Clean Architecture: The Key to Modular and Testable Android Apps

clean architecture

What is a Clean Architecture?

Imagine you’re building a house. In Clean Architecture, your codebase is like that house. It’s organized in distinct layers, each with its own purpose and responsibilities. Just like a house has an outer shell, rooms, and inner workings, Clean Architecture has layers: Presentation (UI), Domain (business logic), and Data (storage and external services). The key idea is to keep these layers independent so that changes in one layer don’t affect others.

clean  Architecture

What is MVVM in Android with example?

MVVM stands for Model-View-ViewModel, and it’s a design pattern used in software development, particularly in the context of building user interfaces for applications, including Android apps. MVVM is designed to help separate the concerns of an application’s UI, business logic, and data manipulation, making the codebase more modular, maintainable, and testable.

Imagine you’re making a to-do list app. The Model represents your tasks, the View is the UI displaying those tasks, and the ViewModel manages the data and interactions. So, when you check off a task in the UI, the ViewModel updates the Model, and the UI automatically reflects the change. This separation makes your code more maintainable and testable.

1. Clean Architecture Layers:

  • Domain Layer (Use Cases): Contains the business logic and rules.
  • Data Layer (Repositories): Deals with data sources like databases or APIs.
  • Presentation Layer (UI): Handles the user interface and interactions.

2. MVVM Components:

  • Model: Represents data entities and business logic.
  • View: Represents the UI elements and layout.
  • ViewModel: Manages the UI-related data and communication with the Model.

What is MVVM with Clean Architecture in Android?

MVVM (Model-View-ViewModel) and Clean Architecture are two distinct architectural concepts commonly used in Android app development. When combined, they provide a structured and maintainable way to design and develop Android applications. Let’s break down how MVVM can be integrated with Clean Architecture in Android:

  1. Clean Architecture Overview: Clean Architecture is a software architectural pattern introduced by Robert C. Martin. It promotes the separation of concerns by organizing an application into layers with specific responsibilities.

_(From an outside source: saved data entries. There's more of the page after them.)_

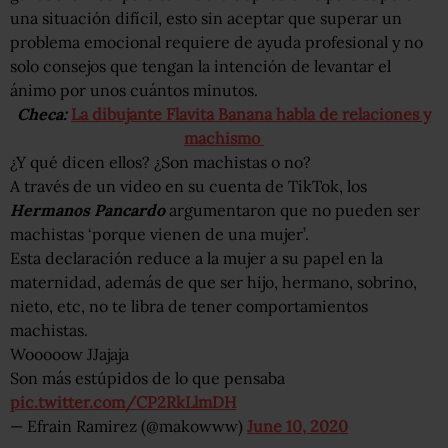
una situación difícil, esto sin aceptar que superar un
problema emocional requiere de ayuda profesional y no
solo consejos que tengan la intención de levantar el
ánimo por unos cuántos minutos.
Checa:
La dibujante Flavita Banana habla de relaciones y
machismo
¿Y qué dicen ellos? ¿Son machistas o no?
A través de un video en su cuenta de TikTok, los
Hermanos Pancardo
argumentaron que no pueden ser
machistas ‘porque vienen de una mujer’.
Esta declaración reduce a la mujer a su papel en la
maternidad, además de que ser hijo, hermano, sobrino,
nieto, etc, no te libra de tener comportamientos
machistas.
Wooooow JJajaja
Son más estúpidos de lo que pensaba
pic.twitter.com/CP2RkLlmDH
— Efrain Ramirez (@makowww)
June 10, 2020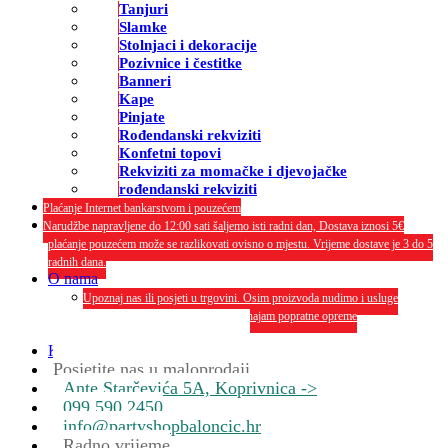
Tanjuri
Slamke
Stolnjaci i dekoracije
Pozivnice i čestitke
Banneri
Kape
Pinjate
Rođendanski rekviziti
Konfetni topovi
Rekviziti za momačke i djevojačke
rođendanski rekviziti
Plaćanje Internet bankarstvom i pouzećem
Narudžbe napravljene do 12:00 sati šaljemo isti radni dan, Dostava iznosi 5€
plaćanje pouzećem može se razlikovati ovisno o mjestu. Vrijeme dostave je 3 do 5
radnih dana.
O nama
Upoznaj nas ili posjeti u trgovini. Osim proizvoda nudimo i usluge
dekoriranja interijera i eksterija te najam popratne opreme
O nama
Kontakt
Posjetite nas u maloprodaji
Ante Starčevića 5A, Koprivnica ->
099 590 2450
info@partyshopbaloncic.hr
Radno vrijeme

The layers are typically organized from the innermost core to the outer layers:
    • Entities: Represent the core business data structures.
    • Use Cases (Interactors): Contain application-specific business rules.
    • Interfaces (Gateways or Repositories): Define contracts for data access, enabling decoupling of the core from external frameworks.
    • Frameworks & Drivers: Deal with external concerns like UI, databases, and frameworks.
  2. Integrating MVVM with Clean Architecture: When combining MVVM with Clean Architecture in Android, the following elements come into play:
    • View (Activity/Fragment): The View layer remains primarily responsible for displaying UI components, handling user interactions, and binding to ViewModel.
    • ViewModel: In the MVVM + Clean Architecture setup, the ViewModel layer incorporates both ViewModel responsibilities and part of the Use Case layer’s logic. It acts as a bridge between the View and the Use Cases, exposing data and methods the View can bind to.
    • Use Cases (Interactors): These encapsulate the application’s business logic and use case-specific rules. Use Cases interact with the Entities and the data sources (repositories or gateways) to retrieve and process data. The Use Cases provide a clean API for the ViewModel to interact with the business logic.
    • Entities: The core data structures remain unchanged and represent the business models.
    • Interfaces (Gateways or Repositories): These contracts define how data will be accessed from various sources, such as a local database or a remote API. The implementation of these interfaces is usually placed in the outer layers, adhering to Clean Architecture’s separation principles.
    • Frameworks & Drivers: The outermost layer encompasses the UI-related components, such as Activities, Fragments, and any Android-specific code, along with implementations of data source interfaces.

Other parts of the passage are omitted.